Surbhi Bhatia discusses #SocialSurfing
Having had the chance to take part in a one-day workshop on ‘#SocialSurfing’ organized to create awareness about a safe and gender sensitive on-line experience by the Centre for Social Research, one of the leading think-tanks in the domain of issues related to empowerment of women, I am glad to have this opportunity to write and share about my experience, both as an active female user of the social media platforms and as a student pursuing Masters in Public Policy, with a new found interest in internet governance and reforming the actions that take away the safety of women on the world wide web.
As part of the interactive caravan that the organization’s initiative was, touring colleges across the country, I was delighted that they stopped by our institution and gave us a chance to speak about our plight as urban, modern, college going women. The presentation provided us with the growing incidence coupled with facts, figures and cases that leave women helpless in the wake of cyber stalking, sexual harassment, unauthorized usage and manipulation of personal images and videos. Whatever motivates individuals to take up such actions is reflective of the growing misogyny and patriarchy embedded in our society which is exactly what the workshop left us questioning: Will a virtual world ever be safe for women, when the real world is failing to do so?
Progress in our country would be incomplete without bringing about virtual security for women especially when the country is transitioning from classifieds to LinkedIn profiles, matrimonial advertisements to Tinder bios and is reaching out to individuals and opportunities across by being on social networks such as Facebook, twitter and Instagram. Are the careers and choices of women to be restrained just as their personal freedom gets snatched away by escalating incidents of rapes and acid attacks in the country? Will humanity ever get to witness a time where the mind is without fear for the women of this country?

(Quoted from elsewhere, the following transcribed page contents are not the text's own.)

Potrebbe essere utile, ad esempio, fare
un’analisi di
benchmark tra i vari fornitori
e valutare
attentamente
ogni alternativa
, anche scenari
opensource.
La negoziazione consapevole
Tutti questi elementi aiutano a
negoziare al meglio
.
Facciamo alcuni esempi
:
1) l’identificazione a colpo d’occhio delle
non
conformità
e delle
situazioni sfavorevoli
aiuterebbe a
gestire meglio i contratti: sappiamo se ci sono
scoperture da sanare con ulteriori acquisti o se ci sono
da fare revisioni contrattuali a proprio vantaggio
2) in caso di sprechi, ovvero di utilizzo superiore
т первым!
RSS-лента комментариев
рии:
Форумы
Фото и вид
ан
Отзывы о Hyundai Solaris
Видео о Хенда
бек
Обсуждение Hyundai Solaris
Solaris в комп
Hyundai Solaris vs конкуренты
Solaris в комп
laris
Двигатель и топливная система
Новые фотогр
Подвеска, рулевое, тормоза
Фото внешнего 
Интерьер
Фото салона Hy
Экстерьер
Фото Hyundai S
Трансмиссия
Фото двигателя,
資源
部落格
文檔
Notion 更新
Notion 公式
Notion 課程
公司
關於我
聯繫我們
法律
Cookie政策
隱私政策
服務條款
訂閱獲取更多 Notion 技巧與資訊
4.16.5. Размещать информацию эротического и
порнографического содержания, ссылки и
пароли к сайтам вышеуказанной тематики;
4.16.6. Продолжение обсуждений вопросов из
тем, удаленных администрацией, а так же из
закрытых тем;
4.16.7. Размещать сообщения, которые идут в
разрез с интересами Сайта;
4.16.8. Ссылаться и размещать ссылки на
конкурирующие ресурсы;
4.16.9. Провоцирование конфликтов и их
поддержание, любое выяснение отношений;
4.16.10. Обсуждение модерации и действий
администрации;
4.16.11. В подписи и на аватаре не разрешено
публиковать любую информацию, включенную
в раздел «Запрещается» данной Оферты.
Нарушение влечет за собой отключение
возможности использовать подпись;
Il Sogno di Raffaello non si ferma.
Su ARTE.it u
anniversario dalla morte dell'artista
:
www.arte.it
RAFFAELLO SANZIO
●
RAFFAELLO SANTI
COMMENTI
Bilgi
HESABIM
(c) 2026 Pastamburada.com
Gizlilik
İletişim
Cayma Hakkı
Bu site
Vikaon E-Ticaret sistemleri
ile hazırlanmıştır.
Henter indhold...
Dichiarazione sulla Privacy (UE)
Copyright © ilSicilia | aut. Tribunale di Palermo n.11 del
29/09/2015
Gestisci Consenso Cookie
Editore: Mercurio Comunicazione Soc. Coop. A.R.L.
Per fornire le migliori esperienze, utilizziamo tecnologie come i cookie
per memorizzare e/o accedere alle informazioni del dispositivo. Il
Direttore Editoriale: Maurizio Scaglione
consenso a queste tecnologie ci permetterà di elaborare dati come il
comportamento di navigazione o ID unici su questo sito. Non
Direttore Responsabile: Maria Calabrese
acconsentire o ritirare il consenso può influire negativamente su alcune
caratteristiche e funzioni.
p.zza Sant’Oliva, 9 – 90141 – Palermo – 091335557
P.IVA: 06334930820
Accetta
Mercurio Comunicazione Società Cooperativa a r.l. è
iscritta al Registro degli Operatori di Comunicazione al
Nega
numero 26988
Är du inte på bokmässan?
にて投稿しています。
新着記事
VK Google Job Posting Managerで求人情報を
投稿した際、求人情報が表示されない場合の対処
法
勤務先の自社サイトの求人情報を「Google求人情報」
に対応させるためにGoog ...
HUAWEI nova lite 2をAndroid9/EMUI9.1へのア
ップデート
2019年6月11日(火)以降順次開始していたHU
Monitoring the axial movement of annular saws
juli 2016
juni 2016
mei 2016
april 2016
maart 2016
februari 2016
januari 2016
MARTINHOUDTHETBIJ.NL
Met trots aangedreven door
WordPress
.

Freedom, thus, acts as a cornerstone that anchors this thought. Women over the centuries have witnessed a surge in attaining this freedom in certain waves, and with time, now a virtual struggle – for their privacy and security. The internet is the hive that our civilization can now be found in. We are in an advantageous position of reforming such granularity of relationships by engineering and allowing the great medium to evolve. The value of such freedom and equality rests on the quality of the medium that delivers it. Based on such an understanding, the campaign design competition saw our group at Xavier’s design our own campaign, “Equality of e-quality” the logo of which is included here with this testimonial.